▶ _About this task_: Reproduce every entry that follows word for word, but omit the images.

- - - - -

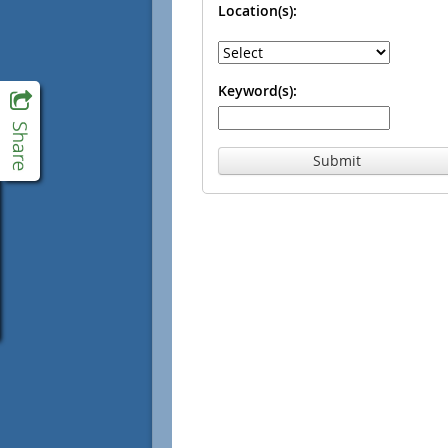
Location(s):
Keyword(s):
Submit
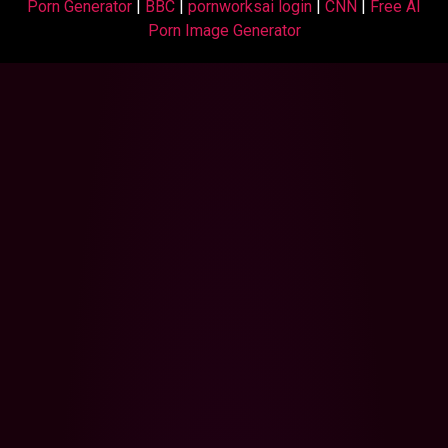
Porn Generator
|
BBC
|
pornworksai login
|
CNN
|
Free AI
Porn Image Generator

- - - - -

▶ _Reply_:
Location(s):
Keyword(s):
Submit
Porn Generator
|
BBC
|
pornworksai login
|
CNN
|
Free AI
Porn Image Generator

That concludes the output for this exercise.